The monthly mortgage payment for the typical U.S. home was $758 as of the end of last year
House payments continue to chew up more of homeowners’ paychecks. According to a Zillow analysis of mortgage and rent affordability, the monthly mortgage payment for the typical U.S. home was $758 as of the end of last year, a $68 increase from 2015. In terms of payments as a share of the median household income, owners spent 15.8 percent of their earnings on their mortgage in 2016, up from 14.7 percent the year before.
While mortgage rates are creeping higher, increasing from around 3.5 percent in October 2016 to above 4 percent in February, the primary cause of the payment increase stems from home value appreciation. Zillow estimates that home appreciation accounts for $47 of the increase. Mortgage rates, however, are expected to steadily increase this year, and the Federal Reserve is slated to raise its key interest rate three or four times in 2017.
Several locales are more hamstrung than others, especially those in California’s largest markets. Typically, homeowners in Los Angeles, San Francisco, and San Jose spend more than 40 percent of their income on mortgage payments. San Diego is only marginally better, at 35 percent.
Zillow’s findings may represent the end of a relatively economically friendly era for homeowners, rather than a shift toward homes being unaffordable.

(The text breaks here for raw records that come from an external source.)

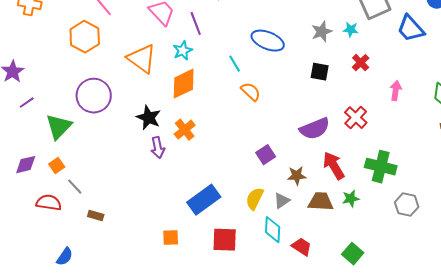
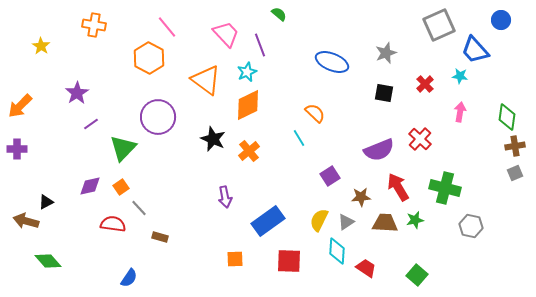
cyan star: (351, 30) -> (460, 76), moved
cyan line: (235, 64) -> (299, 138), moved
purple arrow: (158, 148) -> (225, 197), moved

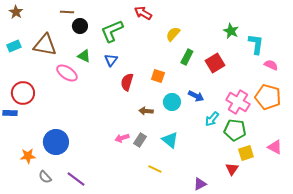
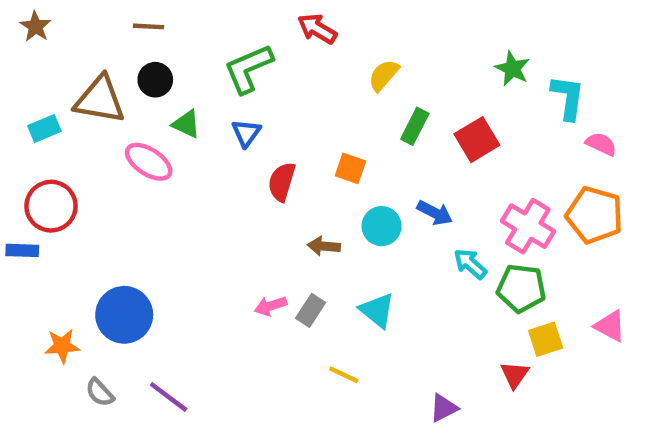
black circle: (80, 26) -> (155, 80), moved
cyan rectangle: (14, 46) -> (44, 128), moved
cyan arrow: (212, 119) -> (470, 264), turned 91

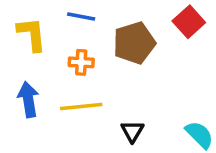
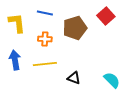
black triangle: (132, 131) -> (74, 78), turned -40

The current 15.8 percent rate of income put toward a mortgage is significantly lower than the 21 percent average between 1985 and 2000. Except for the big California markets, homeowners in most cities around the country, from Phoenix to Chicago to Philadelphia, have mortgage payments that account for a smaller share of their income today than they did at the turn of the last century.
Rent affordability is slightly different, as the average renter today spends 29.2 percent of his or her income on housing, up from the 25.8 percent that renters paid in 1985 to 2000. Rents have remained flat over the last year, however. In 2015, typical renters spent 29.4 percent of their income on housing.
“On the rental side, rent appreciation has slowed lately, giving renters’ incomes a chance to catch up, as many are already committing a larger share of their income to a monthly rental payment,” Zillow chief economist Dr. Svenja Gudell said in a statement.